So you’re able to tailor your service to different requirements so stakeholders can get what they need? [14:02]

“Yeah, that’s true. And, to build on that, I think there are so many really great energy engineers, energy service companies and other firms that really understand how buildings operate. They may have their own products and solutions, they may leverage ones that are available in the market that have been brought together by others – and we don’t see ourselves as a replacement to these folks at all. In fact, we rely on these types of partners to plan and deliver and, in some cases, maintain the energy efficiency improvements that these investments make within buildings. That’s an important differentiation – EnergyRM isn’t an energy service company. We’re not the conduit through which capital is deployed; we see ourselves as the facilitating party that works to bring all of these groups together to achieve the results. Our success as a business is going to be tied to the success of our customers and our partners and other market actors who have worked very hard for a long period of time to really build out the ecosystem required to deliver meaningful energy efficiency projects. We come as this facilitating party, to bring the groups together and unlock this investment potential that exists in a commercial building stock in a way that produces really great outcomes.”

How can we distil the concept of energy balance in a commercial building into an understanding of the energy balance in residential properties? [15:59]

“It’s one thing to replace ageing lightbulbs and light fixtures with high efficiency fixtures and LED light bulbs. It’s another thing to look at a building in its entirety and say, Okay, what are the pieces and parts that need to change and work together as a whole system, to actually get to 25% depth of energy consumption reduction or greater? And what we find is that these types of interventions, whether it’s lighting, HVAC, whether it’s controls, whether it’s things specific to the building’s shell, even including windows, they work together in concert when planned well, to optimise the energy efficiency outcomes of the whole. Our software allows users to create comparison models that are reflective of proposed or prospective changes to be made to the building. One of the demonstration instances we do is we might modify the lighting intensity on a wattage basis for the facility in one of these models, and compare the originally fit baseline model to this proposed project model. We see, as you would expect, a reduction in electricity consumption attributable to lighting; you also see a reduction in electricity consumption specific cooling load of the building, because the bulbs are putting off a lot less heat than with incandescent or fluorescent bulbs; but you’ll almost always see an increase in natural gas or other heating fuel increases as well, for the very same reason that the cooling load is reduced – the heating load is increased because the lights are not putting off nearly as much heat into the space.”

What is your long term vision for EnergyRM? Where do you want to see EnergyRM by the time we hit 2030? [24:10]

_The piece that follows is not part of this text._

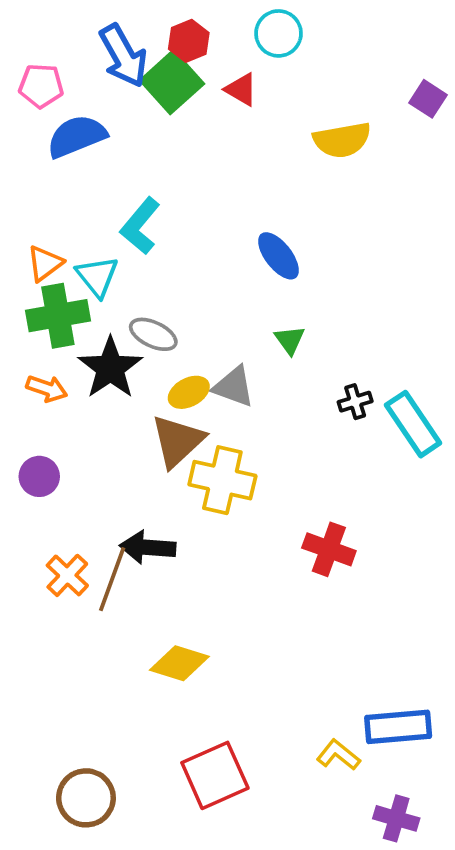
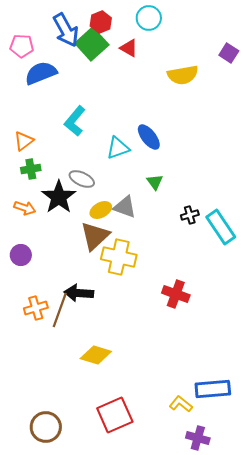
cyan triangle: (97, 276) -> (118, 148), moved, turned 50
green cross: (58, 316) -> (31, 169), size x0.6
orange cross: (67, 575) -> (36, 308), turned 30
purple cross: (396, 818) -> (198, 438), moved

“I see EnergyRM as the standard for monetising energy efficiency investment. I think our software is used to do that, as well as the transaction structure [which] becomes an industry standard financial instrument that’s accepted very, very broadly. I think we’ve made a very material impact on the portion of that commercial building stock that we’ve identified as our target. I also think, by 2030, we’ve done a really good job of turning energy efficiency into its own asset class. And by that I mean, when we look at properties in the built environment, there’s the land that a building sits on – that is its own asset; there’s the building asset that sits on the land and can be bought and sold; and what we’re working to do is create a scenario under which the energy efficiency investment creates an energy efficiency asset that can be transacted separately from the building and separately from the land. That’s really important when we look at long-term energy efficiency projects and contracts, because it needs to be able to survive the building being bought and sold. It needs to be able to survive tenants moving in and out. But it also needs to be able to create a secondary market for the energy efficiency asset or the future energy efficiency cash flows.”